◆ YOUR INSTRUCTIONS: Return the entries that follow exactly, with no images.

[Dataset records]
[Start of section]
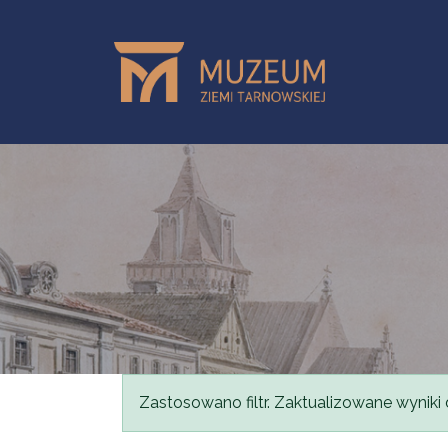
Przejdź do treści
Komunikat
Zastosowano filtr. Zaktualizowane wyniki 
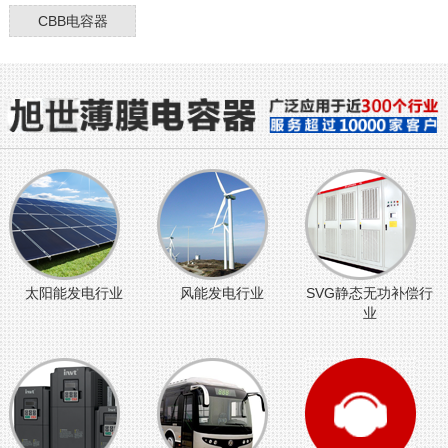
CBB电容器
太阳能发电行业
风能发电行业
SVG静态无功补偿行
业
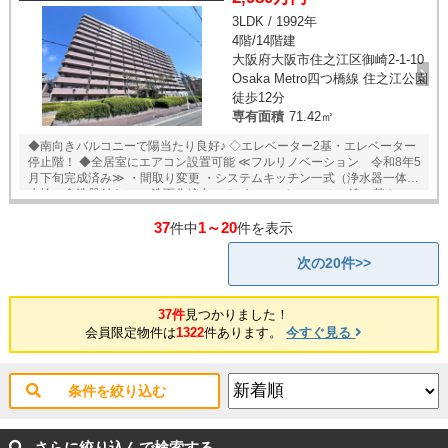
3LDK / 1992年
4階/14階建
大阪府大阪市住之江区御崎2-1-10
Osaka Metro四つ橋線 住之江公園
徒歩12分
専有面積
71.42㎡
◆南向きバルコニーで陽当たり良好♪ ◇エレベーター2基・エレベーター
停止階！ ◆全居室にエアコン設置可能 ≪フルリノベーション 令和8年5
月下旬完成済み≫ ・間取り変更 ・システムキッチン一式（浄水器一体型
水栓・食洗器付き） ・洗面化粧台 ・トイレ ・バスルーム（追い焚き・
浴室暖房乾燥機付き） ・給湯器交換 ・フローリング張替（LDK、廊下、
37
1～20
各洋室） ・クッションフロア張替（洗面所・トイレ） ・クロス全面貼替
件中
件を表示
・建具新調 ・各所LEDダウンライトへ変更 ・オール洋室へ変更 ・洋室
4.9帖に先行配管工事等 ・ハウスクリーニング 等 ◆2沿線利用可能！！
次の20件>>
・四つ橋線「住之江公園」駅まで徒歩約12分 ・南海本線「住吉大社」駅
まで徒歩約13分
37件
見つかりました！
会員限定物件は
1322
件あります。
今すぐ見る
条件を絞り込む
さらに絞り込んで検索する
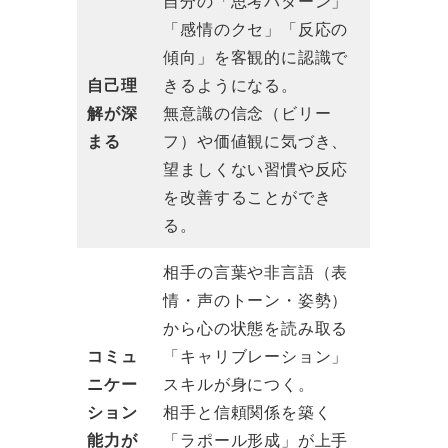
自分の「思考パターン」
「感情のクセ」「反応の
傾向」を客観的に認識で
自己理
きるようになる。
解が深
無意識の信念（ビリー
まる
フ）や価値観に気づき、
望ましくない習慣や反応
を改善することができ
る。
相手の言葉や非言語（表
情・声のトーン・姿勢）
から心の状態を読み取る
コミュ
「キャリブレーション」
ニケー
スキルが身につく。
ション
相手と信頼関係を築く
能力が
「ラポール形成」が上手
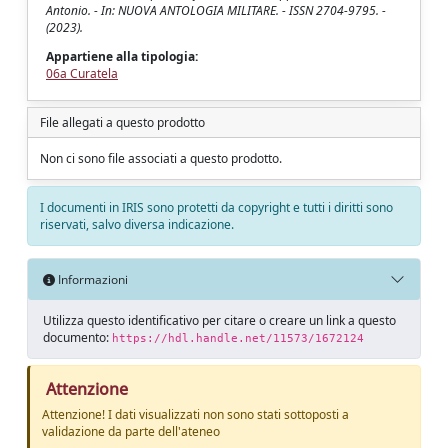
Antonio. - In: NUOVA ANTOLOGIA MILITARE. - ISSN 2704-9795. -
(2023).
Appartiene alla tipologia:
06a Curatela
File allegati a questo prodotto
Non ci sono file associati a questo prodotto.
I documenti in IRIS sono protetti da copyright e tutti i diritti sono
riservati, salvo diversa indicazione.
Informazioni
Utilizza questo identificativo per citare o creare un link a questo
documento:
https://hdl.handle.net/11573/1672124
Attenzione
Attenzione! I dati visualizzati non sono stati sottoposti a
validazione da parte dell'ateneo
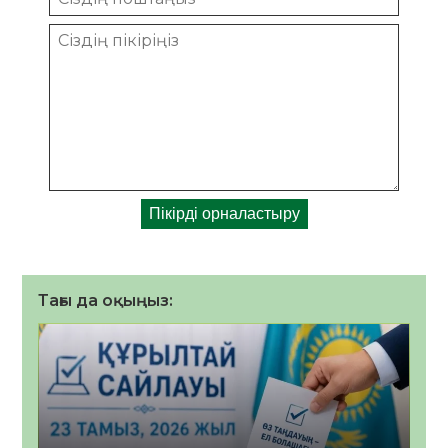
Тағы да оқыңыз:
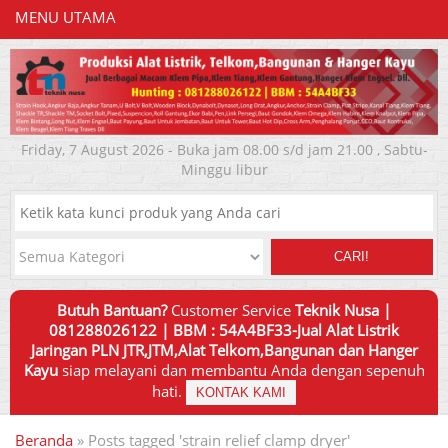
MENU UTAMA
Friday, 7 August 2026 - Buka jam 08.00 s/d jam 21.00 , Sabtu-
Minggu libur
CARI!
Butuh Bantuan?
Customer Service
Teknik Nusa |
081288026122 | BBM : 54A4BF33-Jual Alat Listrik
Jaringan PLN JTR,JTM,Alat Telkom,Bangunan dan Hanger
Kayu
siap melayani dan membantu Anda dengan sepenuh
hati.
KONTAK KAMI
Beranda
»
Posts tagged 'strain relief clamp dryer'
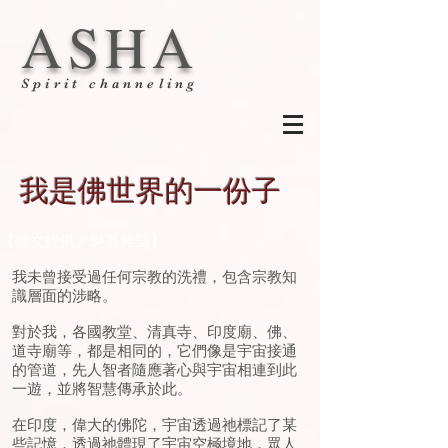
ASHA
Spirit channeling
我是佛世界的一份子
【圖文提供／魅麗雜誌】
我未曾接受過任何宗教的洗禮，包含宗教知
識層面的涉略。
對於我，各國教堂、清真寺、印度廟、佛、
道寺廟等，都是相同的，它們像是宇宙接通
的管道，先人智者隨應著心與宇宙相連到此
一遊，並將智慧傳承於此。
在印度，偉大的佛陀，宇宙透過祂標記了某
些記憶，透過祂體現了宇宙空極境地，眾人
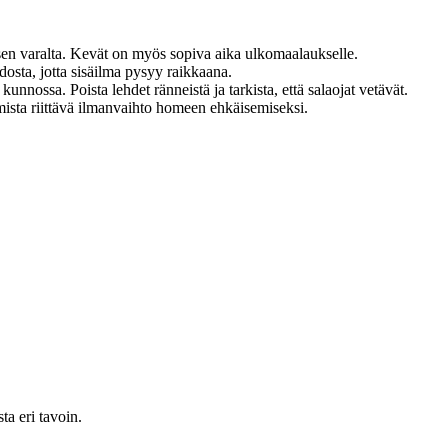
misen varalta. Kevät on myös sopiva aika ulkomaalaukselle.
dosta, jotta sisäilma pysyy raikkaana.
unnossa. Poista lehdet ränneistä ja tarkista, että salaojat vetävät.
rmista riittävä ilmanvaihto homeen ehkäisemiseksi.
ta eri tavoin.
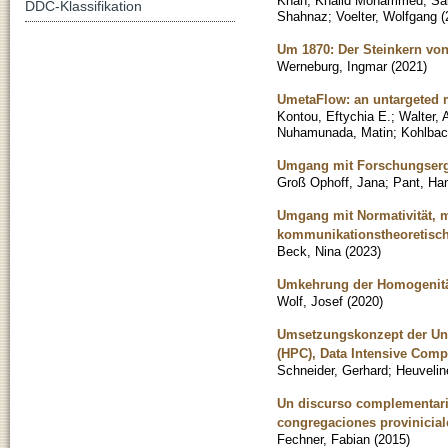
Khan, Khalid Mohammed
;
Sa
DDC-Klassifikation
Shahnaz
;
Voelter, Wolfgang
(
Um 1870: Der Steinkern von
Werneburg, Ingmar
(
2021
)
UmetaFlow: an untargeted 
Kontou, Eftychia E.
;
Walter, 
Nuhamunada, Matin
;
Kohlbac
Umgang mit Forschungserge
Groß Ophoff, Jana
;
Pant, Ha
Umgang mit Normativität, m
kommunikationstheoretisch i
Beck, Nina
(
2023
)
Umkehrung der Homogenität 
Wolf, Josef
(
2020
)
Umsetzungskonzept der Uni
(HPC), Data Intensive Comp
Schneider, Gerhard
;
Heuvelin
Un discurso complementario
congregaciones proviniciale
Fechner, Fabian
(
2015
)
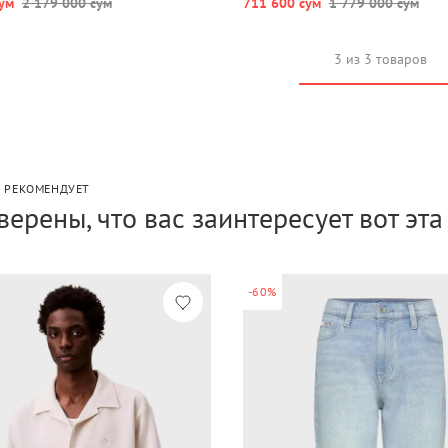
ум
2 179 000 сум
711 600 сум
1 779 000 сум
3 из 3 товаров
P РЕКОМЕНДУЕТ
верены, что вас заинтересует вот эт
-60%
[End of section]
◆ SOLUTION:
Przejdź do treści
Komunikat
Zastosowano filtr. Zaktualizowane wyniki 
CBB电容器
太阳能发电行业
风能发电行业
SVG静态无功补偿行
业
3LDK / 1992年
4階/14階建
大阪府大阪市住之江区御崎2-1-10
Osaka Metro四つ橋線 住之江公園
徒歩12分
専有面積
71.42㎡
◆南向きバルコニーで陽当たり良好♪ ◇エレベーター2基・エレベーター
停止階！ ◆全居室にエアコン設置可能 ≪フルリノベーション 令和8年5
月下旬完成済み≫ ・間取り変更 ・システムキッチン一式（浄水器一体型
水栓・食洗器付き） ・洗面化粧台 ・トイレ ・バスルーム（追い焚き・
浴室暖房乾燥機付き） ・給湯器交換 ・フローリング張替（LDK、廊下、
37
1～20
各洋室） ・クッションフロア張替（洗面所・トイレ） ・クロス全面貼替
件中
件を表示
・建具新調 ・各所LEDダウンライトへ変更 ・オール洋室へ変更 ・洋室
4.9帖に先行配管工事等 ・ハウスクリーニング 等 ◆2沿線利用可能！！
次の20件>>
・四つ橋線「住之江公園」駅まで徒歩約12分 ・南海本線「住吉大社」駅
まで徒歩約13分
37件
見つかりました！
会員限定物件は
1322
件あります。
今すぐ見る
条件を絞り込む
さらに絞り込んで検索する
自分の「思考パターン」
「感情のクセ」「反応の
傾向」を客観的に認識で
自己理
きるようになる。
解が深
無意識の信念（ビリー
まる
フ）や価値観に気づき、
望ましくない習慣や反応
を改善することができ
る。
相手の言葉や非言語（表
情・声のトーン・姿勢）
から心の状態を読み取る
コミュ
「キャリブレーション」
ニケー
スキルが身につく。
ション
相手と信頼関係を築く
能力が
「ラポール形成」が上手
Antonio. - In: NUOVA ANTOLOGIA MILITARE. - ISSN 2704-9795. -
(2023).
Appartiene alla tipologia:
06a Curatela
File allegati a questo prodotto
Non ci sono file associati a questo prodotto.
I documenti in IRIS sono protetti da copyright e tutti i diritti sono
riservati, salvo diversa indicazione.
Informazioni
Utilizza questo identificativo per citare o creare un link a questo
documento:
https://hdl.handle.net/11573/1672124
Attenzione
Attenzione! I dati visualizzati non sono stati sottoposti a
validazione da parte dell'ateneo
Тағы да оқыңыз:
MENU UTAMA
Friday, 7 August 2026 - Buka jam 08.00 s/d jam 21.00 , Sabtu-
Minggu libur
CARI!
Butuh Bantuan?
Customer Service
Teknik Nusa |
081288026122 | BBM : 54A4BF33-Jual Alat Listrik
Jaringan PLN JTR,JTM,Alat Telkom,Bangunan dan Hanger
Kayu
siap melayani dan membantu Anda dengan sepenuh
hati.
KONTAK KAMI
Beranda
»
Posts tagged 'strain relief clamp dryer'
ASHA
Spirit channeling
我是佛世界的一份子
【圖文提供／魅麗雜誌】
我未曾接受過任何宗教的洗禮，包含宗教知
識層面的涉略。
對於我，各國教堂、清真寺、印度廟、佛、
道寺廟等，都是相同的，它們像是宇宙接通
的管道，先人智者隨應著心與宇宙相連到此
一遊，並將智慧傳承於此。
在印度，偉大的佛陀，宇宙透過祂標記了某
些記憶，透過祂體現了宇宙空極境地，眾人
misen varalta. Kevät on myös sopiva aika ulkomaalaukselle.
dosta, jotta sisäilma pysyy raikkaana.
unnossa. Poista lehdet ränneistä ja tarkista, että salaojat vetävät.
rmista riittävä ilmanvaihto homeen ehkäisemiseksi.
ta eri tavoin.
Khan, Khalid Mohammed
;
Sa
DDC-Klassifikation
Shahnaz
;
Voelter, Wolfgang
(
Um 1870: Der Steinkern von
Werneburg, Ingmar
(
2021
)
UmetaFlow: an untargeted 
Kontou, Eftychia E.
;
Walter, 
Nuhamunada, Matin
;
Kohlbac
Umgang mit Forschungserge
Groß Ophoff, Jana
;
Pant, Ha
Umgang mit Normativität, m
kommunikationstheoretisch i
Beck, Nina
(
2023
)
Umkehrung der Homogenität 
Wolf, Josef
(
2020
)
Umsetzungskonzept der Uni
(HPC), Data Intensive Comp
Schneider, Gerhard
;
Heuvelin
Un discurso complementario
congregaciones proviniciale
Fechner, Fabian
(
2015
)
ум
2 179 000 сум
711 600 сум
1 779 000 сум
3 из 3 товаров
P РЕКОМЕНДУЕТ
верены, что вас заинтересует вот эт
-60%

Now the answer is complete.